Uma interpretação não pode tornar uma obra de arte superior se trata grande parte do texto como irrelevante, ou boa parte dos incidentes como acidentes, ou boa parte do tropo ou estilo como desarticulado e respondendo apenas a padrões autônomos das belas-artes.[29]

Mas ao apresentar essa tese, já teve em mente a possibilidade de objeções a serem levantadas por seus críticos. O que se pode considerar como integridade? Qual forma de unidade pode ser desejável?

Para tais perguntas diversas escolas de interpretação se levantarão. O problema é que tais escolas se prendem mais a aspectos quase formais da arte, do que à função e ao propósito da arte compreendida de uma maneira mais ampla. E por isso, será defendida uma ideia de matriz essencialmente gadameriana no sentido de que toda teoria da arte não pode existir desconectada de uma teoria filosófica (ou sociológica, psicológica ou cosmológica, dependendo do caso). O fato é que tais supostos moldarão o olhar daquele que lê, em razão dos seus preconceitos.[30]Um exemplo fornecido pelo texto mostra bem isso: alguém que parte do ponto de vista religioso provavelmente terá uma teoria da arte diferente de outra pessoa que a rejeite, fazendo com que cada uma enxergue a mesma obra, porém, com olhos diferentes.
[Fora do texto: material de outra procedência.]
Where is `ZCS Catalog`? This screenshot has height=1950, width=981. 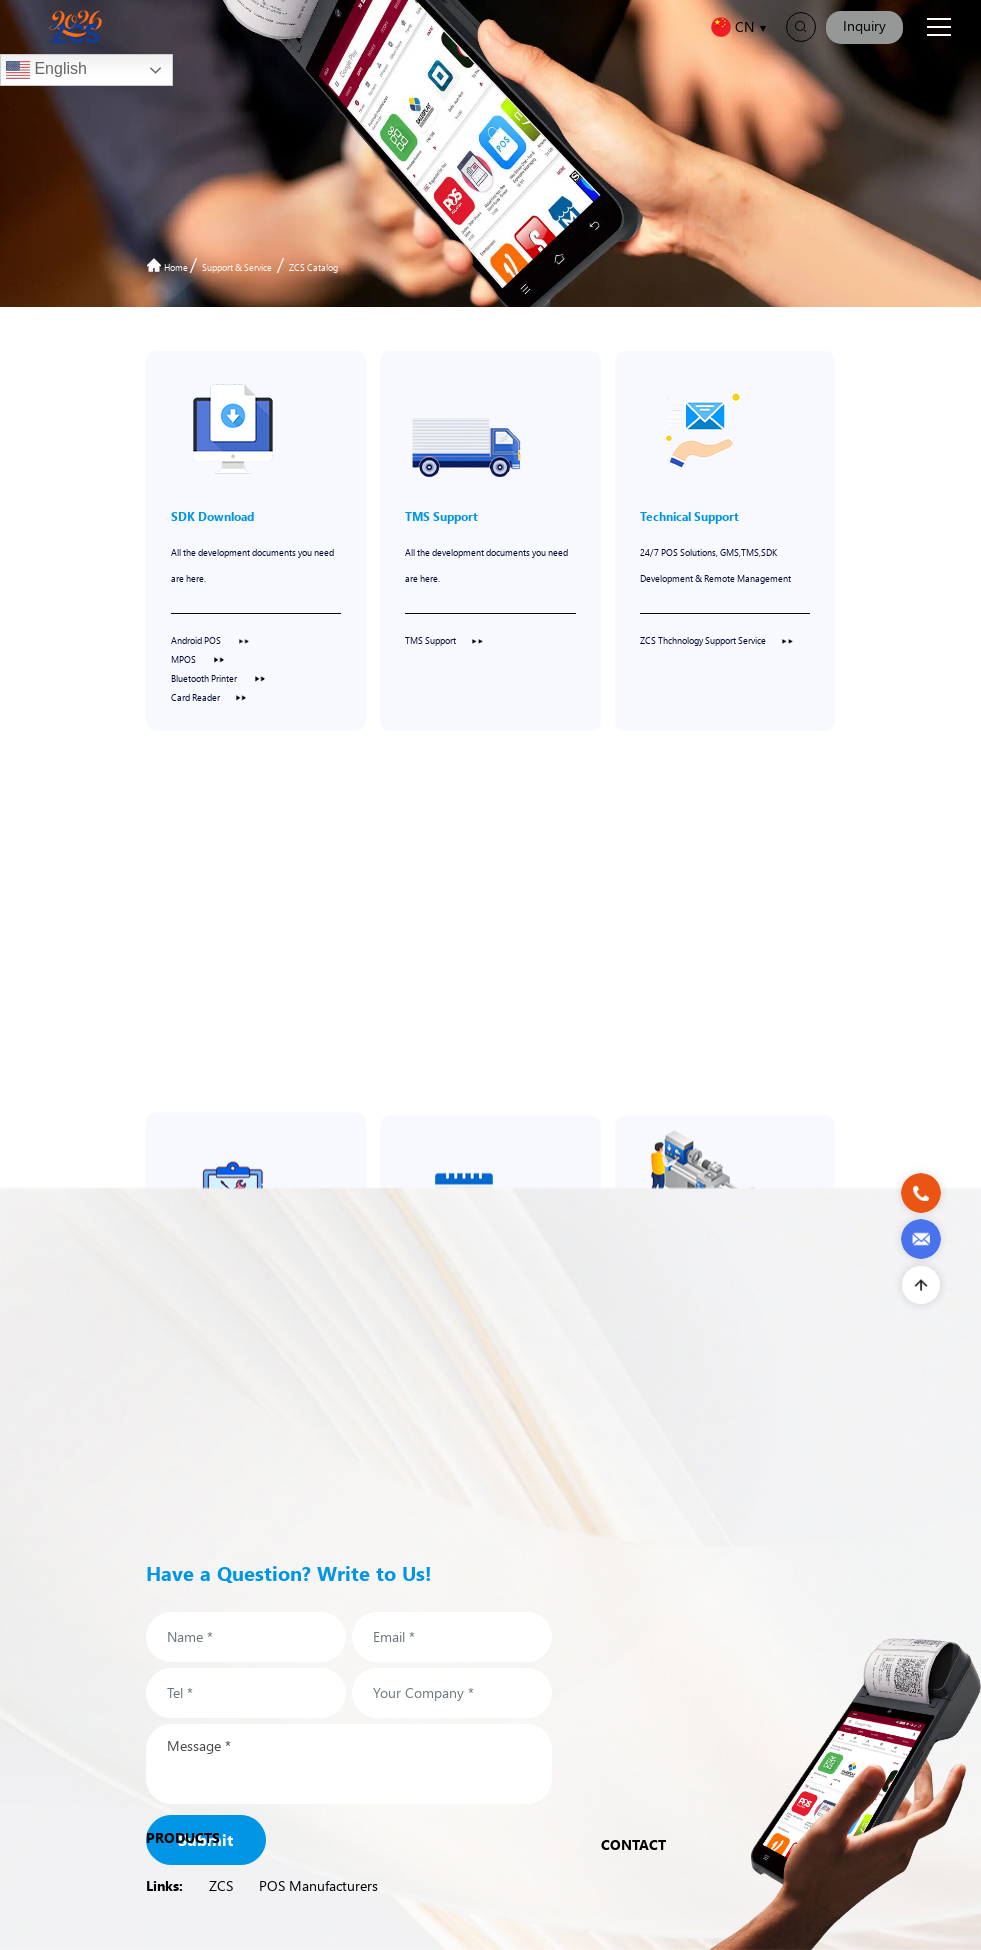 ZCS Catalog is located at coordinates (313, 267).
Mas também é problemático supor que todas essas teorias de fundo têm uma compreensão desenvolvida e se alinham conscientemente a uma escola da interpretação, pois a literatura se mostra valiosa em múltiplos sentidos, não podendo ficar presa a uma única função ou propósito.

Na minha opinião, os melhores críticos negam que a literatura tenha uma única função ou propósito. Um romance ou peça podem ser valiosos em inúmeros sentidos, alguns dos quais descobrimos lendo, olhando ou escutando, não mediante uma reflexão abstrata de como deve ser e para que deve servir a boa arte.[31]
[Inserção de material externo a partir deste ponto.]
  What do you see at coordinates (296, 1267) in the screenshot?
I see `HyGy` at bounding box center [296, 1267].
Mesmo assim, pode-se adiantar uma crítica que pode ser feita à teoria estética no sentido de ser ela trivial. Por isso, diferentes teorias de arte são frutos de distintas teorias da interpretação.

Como as opiniões das pessoas sobre o que constitui a boa arte são inerentemente subjetivas, a hipótese estética abandona a esperança de resgatar a objetividade na interpretação, exceto, talvez, entre os que sustentam a mesma teoria da arte, o que não é muito útil.[32]

Assim, tanto as concepções formais como as opiniões normativas do que seja uma boa arte, mostram-se presentes no julgamento de uma determinada leitura, fazendo com que ela possa ser melhor ou pior que outra. Mas ainda assim, uma objeção pode ser posta: não seria trivial uma teoria da arte? Isto é: diferentes teorias sobre a interpretação existirem por não existem diferentes teoria sobre a arte? Dessa forma, verificar-se-ia um fracasso na pretensão de objetividade de hipótese estética. Mas tal conclusão seria um pouco apressada. Esse ponto de vista compreende as teorias acadêmicas de interpretação como análises da própria ideia de interpretação, de modo que deixa de vê-las como possíveis melhores respostas para uma questão substantiva que é posta pela interpretação. O que se quer, então, afirmar é que partindo dessas premissas desaparecem os muros que separam uma teoria da interpretação de uma determinada interpretação. Isto é:

Não há mais uma distinção categórica entre a interpretação, concebida como algo que revela o real significado de uma obra de arte, e a crítica, concebida como avaliação de seu sucesso ou importância. Ainda resta uma distinção, pois sempre existe uma diferença entre dizer quão boa pode se tornar uma obra e dizer quão boa ela é. Mas convicções valorativas sobre a arte figuram em ambos os julgamentos.[33]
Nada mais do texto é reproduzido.